My father grew up in Tanzania and later Zimbabwe (then Rhodesia), and his stories of his expat life fueled my childhood imagination. There are few photographs and one precious film reel from that distant time of his life, but in my mind's eye, I've always been able to picture everything in great detail. As a child, I would retell my father's stories to my friends, and without realizing it, made his memories my own.

And these memories periodically return to me as aspects of my own expat life echo that of my father. Food was often scarce, and if someone brought several dozen eggs to the farm, they would eat eggs. For days. In every imaginable reincarnation. Those of you who read this blog regularly know that while my husband and I are thankfully well-fed, we too are often the recipients of someone's bounty. And like my grandmother, I too endeavour to find as many different ways to use the seven heads of Romaine lettuce or the five kilograms of yogurt.

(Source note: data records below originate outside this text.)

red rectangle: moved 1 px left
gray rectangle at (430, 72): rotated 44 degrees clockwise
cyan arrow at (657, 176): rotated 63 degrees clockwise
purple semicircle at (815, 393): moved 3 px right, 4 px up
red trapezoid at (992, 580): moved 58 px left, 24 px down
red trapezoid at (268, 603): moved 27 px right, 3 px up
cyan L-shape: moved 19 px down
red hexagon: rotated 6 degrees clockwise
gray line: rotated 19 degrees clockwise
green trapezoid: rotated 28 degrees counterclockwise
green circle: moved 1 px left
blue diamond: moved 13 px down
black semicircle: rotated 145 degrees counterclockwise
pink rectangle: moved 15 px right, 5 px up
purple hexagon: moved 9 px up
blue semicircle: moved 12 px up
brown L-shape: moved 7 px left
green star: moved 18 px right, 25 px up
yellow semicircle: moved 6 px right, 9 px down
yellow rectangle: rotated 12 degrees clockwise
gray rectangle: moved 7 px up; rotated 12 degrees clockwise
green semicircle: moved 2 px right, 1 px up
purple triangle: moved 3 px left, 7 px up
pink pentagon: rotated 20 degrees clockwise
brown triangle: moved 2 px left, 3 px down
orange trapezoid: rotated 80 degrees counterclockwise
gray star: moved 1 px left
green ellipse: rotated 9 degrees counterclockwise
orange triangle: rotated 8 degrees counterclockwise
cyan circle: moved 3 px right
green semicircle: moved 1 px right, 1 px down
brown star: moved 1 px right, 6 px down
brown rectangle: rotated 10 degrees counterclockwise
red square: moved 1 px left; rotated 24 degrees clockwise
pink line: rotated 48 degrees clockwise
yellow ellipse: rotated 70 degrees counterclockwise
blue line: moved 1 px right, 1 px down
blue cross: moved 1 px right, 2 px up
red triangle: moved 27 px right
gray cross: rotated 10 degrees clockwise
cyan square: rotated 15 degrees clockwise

Recently, memories of my father's African evenings have been coming to mind. I picture him and his six siblings sitting in the family's living room, knitting or reading or listening to the shortwave radio, trying desperately not to disturb their father as he reads or writes. My grandmother is writing letters and perhaps someone is rereading a precious letter from Europe aloud to the others. Or they are singing. Or telling stories, erupting into fits of laughter. My father and his siblings, all of whom are still alive today, still enjoy simple, quiet pastimes -- corresponding with each other and far away friends (although a few of my aunts, into their seventies and eighties now, have mastered email!); listening to the radio; and knitting. But I credit their expat upbringing in rural east Africa, which, despite the fond memories, was far from easy.

And so whenever I feel sorry for myself, isolated from fancy restaurants or museums, I remind myself of all the resources I do have. I'm happy to say that I really am quite resourceful in this regard; I've written about our murder mystery dinner and our dependence on good books, and now I want to tell you about another secret to successful isolated expat living: finding and tapping into others' expertise.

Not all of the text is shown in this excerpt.